• _Goal of the exercise_:
From the line that holds "通过对社交能力1大领域共计7项关键指标的深入分析与系统整理，" to the last line below, retype everything exactly and nothing else; omit pictures.

• _Supplied data_:
☆ ☆ ☆ ☆ ☆ ☆ ☆

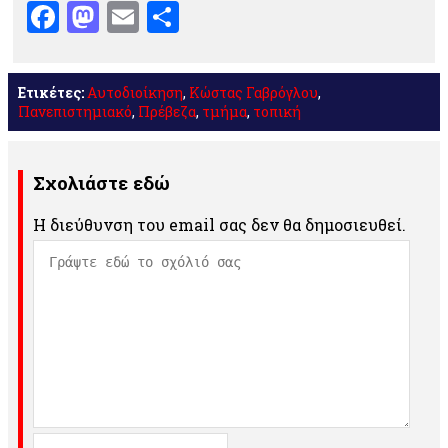
Facebook
Mastodon
Email
Μοιραστείτε
Ετικέτες:
Αυτοδιοίκηση
,
Κώστας Γαβρόγλου
,
Πανεπιστημιακό
,
Πρέβεζα
,
τμήμα
,
τοπική
Σχολιάστε εδώ
Η διεύθυνση του email σας δεν θα δημοσιευθεί.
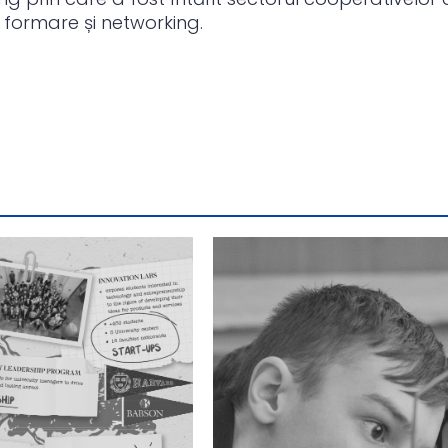
 formare și networking.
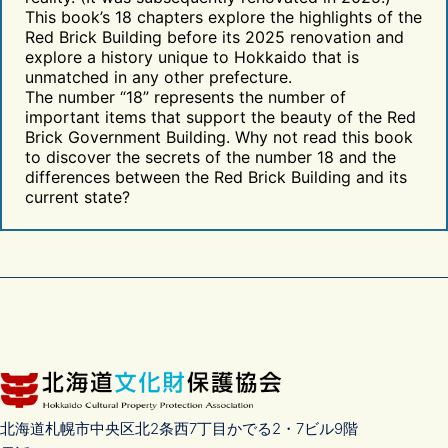
This book’s 18 chapters explore the highlights of the
Red Brick Building before its 2025 renovation and
explore a history unique to Hokkaido that is
unmatched in any other prefecture.
The number “18” represents the number of
important items that support the beauty of the Red
Brick Government Building. Why not read this book
to discover the secrets of the number 18 and the
differences between the Red Brick Building and its
current state?
北海道札幌市中央区北2条西7丁目かでる2・7ビル9階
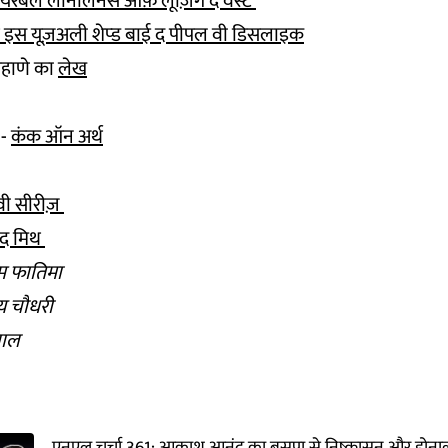
बेयरेबल लोनलिनेस ऑफ़ लूज़िंग द वेस्ट
 इस यूज़अली शेप्ड बाई द पीपल वी डिसलाइक
शहाणे का
लेख
 -
कंक ऑन अर्थ
वी सीरीज़
ड द मिथ
नीम फातिमा
रॉय चौधरी
लाल
एनएल चर्चा 361: आकाश आनंद का बसपा से निष्कासन और डोनाल्ड ट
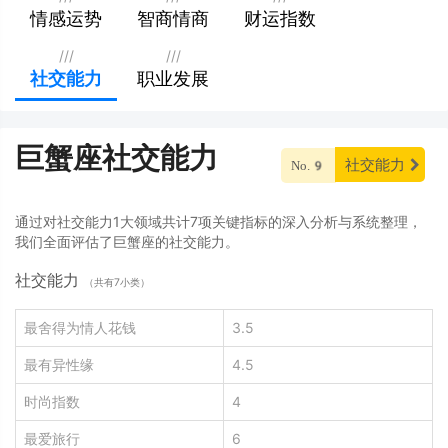
情感运势
智商情商
财运指数
///
///
社交能力
职业发展
巨蟹座社交能力
社交能力
No.9
通过对社交能力1大领域共计7项关键指标的深入分析与系统整理，
我们全面评估了巨蟹座的社交能力。
社交能力
（共有7小类）
最舍得为情人花钱
3.5
最有异性缘
4.5
时尚指数
4
最爱旅行
6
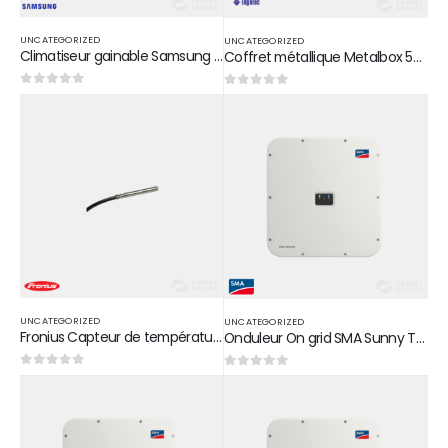
UNCATEGORIZED
UNCATEGORIZED
Climatiseur gainable Samsung 48000 btu/H
Coffret métallique Metalbox 500*400*260 CM5402635
0
sur 5
0
sur 5
UNCATEGORIZED
UNCATEGORIZED
Fronius Capteur de température ambiante
Onduleur On grid SMA Sunny Tripower X 12 KW
0
sur 5
0
sur 5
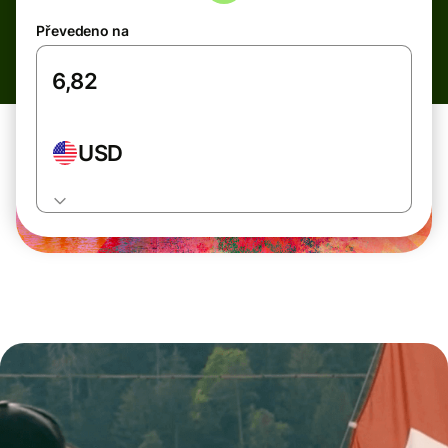
Převedeno na
USD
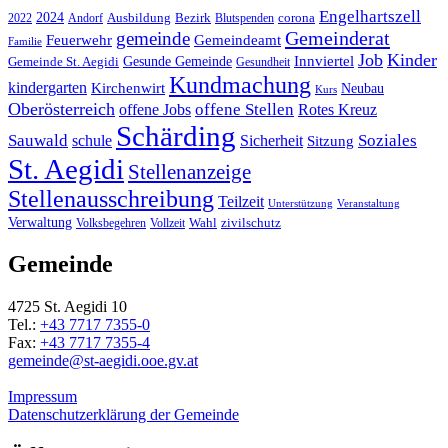
Engelhartszell
2024
Bezirk
corona
Ausbildung
Blutspenden
2022
Andorf
Gemeinderat
gemeinde
Gemeindeamt
Feuerwehr
Familie
Job
Kinder
Gesunde Gemeinde
Innviertel
Gemeinde St. Aegidi
Gesundheit
Kundmachung
kindergarten
Kirchenwirt
Neubau
Kurs
Oberösterreich
offene Stellen
offene Jobs
Rotes Kreuz
Schärding
Sauwald
Soziales
schule
Sicherheit
Sitzung
St. Aegidi
Stellenanzeige
Stellenausschreibung
Teilzeit
Unterstützung
Veranstaltung
Verwaltung
Wahl
Volksbegehren
Vollzeit
zivilschutz
Gemeinde
4725 St. Aegidi 10
Tel.:
+43 7717 7355-0
Fax:
+43 7717 7355-4
gemeinde@st-aegidi.ooe.gv.at
Impressum
Datenschutzerklärung der Gemeinde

☆ ☆ ☆ ☆ ☆ ☆ ☆

• _Exercise answer_:
通过对社交能力1大领域共计7项关键指标的深入分析与系统整理，
我们全面评估了巨蟹座的社交能力。
社交能力
（共有7小类）
最舍得为情人花钱
3.5
最有异性缘
4.5
时尚指数
4
最爱旅行
6
UNCATEGORIZED
UNCATEGORIZED
Climatiseur gainable Samsung 48000 btu/H
Coffret métallique Metalbox 500*400*260 CM5402635
0
sur 5
0
sur 5
UNCATEGORIZED
UNCATEGORIZED
Fronius Capteur de température ambiante
Onduleur On grid SMA Sunny Tripower X 12 KW
0
sur 5
0
sur 5
Převedeno na
USD
Engelhartszell
2024
Bezirk
corona
Ausbildung
Blutspenden
2022
Andorf
Gemeinderat
gemeinde
Gemeindeamt
Feuerwehr
Familie
Job
Kinder
Gesunde Gemeinde
Innviertel
Gemeinde St. Aegidi
Gesundheit
Kundmachung
kindergarten
Kirchenwirt
Neubau
Kurs
Oberösterreich
offene Stellen
offene Jobs
Rotes Kreuz
Schärding
Sauwald
Soziales
schule
Sicherheit
Sitzung
St. Aegidi
Stellenanzeige
Stellenausschreibung
Teilzeit
Unterstützung
Veranstaltung
Verwaltung
Wahl
Volksbegehren
Vollzeit
zivilschutz
Gemeinde
4725 St. Aegidi 10
Tel.:
+43 7717 7355-0
Fax:
+43 7717 7355-4
gemeinde@st-aegidi.ooe.gv.at
Impressum
Datenschutzerklärung der Gemeinde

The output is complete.